L’acheteur pourra saisir directement le Tribunal judiciaire (issu de la fusion des Tribunaux d’Instance et de Grande Instance) ou un Tribunal de proximité

Illustrations jurisprudentielles

De nombreux contentieux ont trait à la caractérisation d’un vice caché notamment portant sur des fissures sur la coque ou encore une puissance moteur non conforme aux prescriptions du vendeur.

La Cour d’appel d’Aix dans un arrêt du 10 octobre 2013 retient la responsabilité du fabricant du voilier sur le fondement de l’article 1386-1 du Code civil suite au démâtage du navire survenu en raison de la faiblesse structurelle du tirant de cadène considéré comme un élément structurel du navire

La Cour d’appel de Rennes dans un arrêt du 25 octobre 2013 refuse la garantie des vices cachés car la preuve n’est pas rapportée de l’existence, au moment de la vente, d’un défaut caché affectant la quille du navire de nature à empêcher ou réduire sa navigabilité. Il s’agissait d’une vente d’un navire de plaisance d’occasion qui a eu lieu en 2004 et 2007 l’acheteur découvre une fissure ancienne sous la coque. Or il fut établi que cette fissure avait fait l’objet d’une réparation indécelable par les experts. l’acheteur découvrit la fissures en enlevant une stratification posée sur la résine de collage, la réparation perdant alors toute son efficacité.

La Cour d’appel de Rennes dans un arrêt du 20 juin 2013 retient le vice caché du fait de l’usure prématurée et évolutive de la coque, élément essentiel du navire.

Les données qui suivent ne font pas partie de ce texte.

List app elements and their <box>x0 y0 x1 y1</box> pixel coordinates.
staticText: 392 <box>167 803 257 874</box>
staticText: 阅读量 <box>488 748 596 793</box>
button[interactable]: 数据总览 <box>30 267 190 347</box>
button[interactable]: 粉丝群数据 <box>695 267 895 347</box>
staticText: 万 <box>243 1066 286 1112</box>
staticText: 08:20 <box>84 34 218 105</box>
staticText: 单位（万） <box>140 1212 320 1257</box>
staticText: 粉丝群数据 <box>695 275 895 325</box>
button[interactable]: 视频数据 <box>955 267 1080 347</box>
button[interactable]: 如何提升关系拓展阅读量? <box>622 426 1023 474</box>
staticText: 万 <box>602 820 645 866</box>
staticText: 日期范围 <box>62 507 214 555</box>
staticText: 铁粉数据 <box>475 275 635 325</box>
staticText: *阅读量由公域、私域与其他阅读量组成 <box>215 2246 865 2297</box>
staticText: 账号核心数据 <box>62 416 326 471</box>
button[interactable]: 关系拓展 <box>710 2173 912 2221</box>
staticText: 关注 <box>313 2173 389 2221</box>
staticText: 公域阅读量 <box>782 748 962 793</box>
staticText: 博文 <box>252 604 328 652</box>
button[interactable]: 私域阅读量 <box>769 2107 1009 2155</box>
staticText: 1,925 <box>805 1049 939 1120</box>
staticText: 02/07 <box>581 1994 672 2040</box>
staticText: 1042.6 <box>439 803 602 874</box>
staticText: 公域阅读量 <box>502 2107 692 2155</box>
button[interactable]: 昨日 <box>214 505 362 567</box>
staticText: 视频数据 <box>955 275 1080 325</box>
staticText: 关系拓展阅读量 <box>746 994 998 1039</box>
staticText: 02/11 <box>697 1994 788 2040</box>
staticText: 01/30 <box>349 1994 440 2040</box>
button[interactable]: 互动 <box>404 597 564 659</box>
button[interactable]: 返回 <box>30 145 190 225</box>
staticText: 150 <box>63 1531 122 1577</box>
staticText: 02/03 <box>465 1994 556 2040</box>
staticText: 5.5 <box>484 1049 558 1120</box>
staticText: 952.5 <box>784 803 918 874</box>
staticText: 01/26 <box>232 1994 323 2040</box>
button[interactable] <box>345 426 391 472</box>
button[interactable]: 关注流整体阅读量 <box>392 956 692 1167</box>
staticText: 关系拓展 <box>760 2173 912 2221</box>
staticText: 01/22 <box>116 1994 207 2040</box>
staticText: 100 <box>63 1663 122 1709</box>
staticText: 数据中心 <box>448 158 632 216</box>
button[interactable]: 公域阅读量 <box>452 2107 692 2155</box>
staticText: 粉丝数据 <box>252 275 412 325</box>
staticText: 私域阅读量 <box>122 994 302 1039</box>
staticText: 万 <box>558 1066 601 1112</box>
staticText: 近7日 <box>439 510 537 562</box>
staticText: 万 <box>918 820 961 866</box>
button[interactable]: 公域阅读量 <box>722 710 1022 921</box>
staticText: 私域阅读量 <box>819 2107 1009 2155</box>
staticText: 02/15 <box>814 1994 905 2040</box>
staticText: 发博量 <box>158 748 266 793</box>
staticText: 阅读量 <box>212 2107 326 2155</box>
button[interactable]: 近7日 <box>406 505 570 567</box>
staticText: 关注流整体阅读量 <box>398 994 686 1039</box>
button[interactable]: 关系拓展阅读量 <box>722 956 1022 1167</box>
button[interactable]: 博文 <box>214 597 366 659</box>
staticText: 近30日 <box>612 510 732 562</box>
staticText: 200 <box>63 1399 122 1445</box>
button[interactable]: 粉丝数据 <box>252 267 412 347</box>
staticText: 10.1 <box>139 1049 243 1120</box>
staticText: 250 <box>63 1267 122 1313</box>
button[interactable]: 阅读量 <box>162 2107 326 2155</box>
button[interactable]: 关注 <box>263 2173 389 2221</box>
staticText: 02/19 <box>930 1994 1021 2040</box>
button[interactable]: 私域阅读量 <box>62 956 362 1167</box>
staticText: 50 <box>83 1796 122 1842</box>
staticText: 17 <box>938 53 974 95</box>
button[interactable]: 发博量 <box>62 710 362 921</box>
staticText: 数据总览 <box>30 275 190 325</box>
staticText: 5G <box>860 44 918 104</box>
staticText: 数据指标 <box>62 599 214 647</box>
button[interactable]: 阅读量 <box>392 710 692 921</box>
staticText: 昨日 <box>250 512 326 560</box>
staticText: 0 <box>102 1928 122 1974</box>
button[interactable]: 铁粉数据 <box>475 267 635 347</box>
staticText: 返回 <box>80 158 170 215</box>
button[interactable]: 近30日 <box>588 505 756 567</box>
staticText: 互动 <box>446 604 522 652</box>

La Cour de cassation dans un arrêt du 8 novembre 2017 retient que le bateau était en bon état mécanique et en bon état d’entretien général, qu’il ne semblait pas présenter de danger immédiat et était apte à naviguer, sous réserve de l’élimination des traces d’électrolyse présentes sur une tôle de maintien du lest et sur le puits de dérive, ainsi que du strict respect de toutes les réglementations en vigueur, et qu’une surveillance était nécessaire afin de vérifier une évolution trop rapide du phénomène avant toute intervention, de toute façon nécessaire. Qu’en l’état de ces constatations et appréciations, la cour d’appel a souverainement estimé que, si l’attention de l’acquéreur avait été attirée sur l’existence d’un problème ponctuel de corrosion au moment de la conclusion de la vente, il ne s’était pas trouvé, en revanche, en mesure de percevoir le vice dans toute son importance, de sorte que ce dernier revêtait, à cette date, le caractère d’un vice caché.

La Cour d’appel de Rouen dans un arrêt du 16 octobre 2013 énonce que le préjudice de jouissance éprouvé par le plaisancier doit être apprécié en fonction de ce plaisir de naviguer dans un certain confort et avec un navire exempt de vices et ne saurait être constitué de la valeur locative du navire ou d’un navire identique.

Pour conclure, de jurisprudence constante, l’osmose est généralement considérée par les tribunaux, comme un vieillissement normal de la coque et de ce fait, ne saurait être retenue comme un vice caché.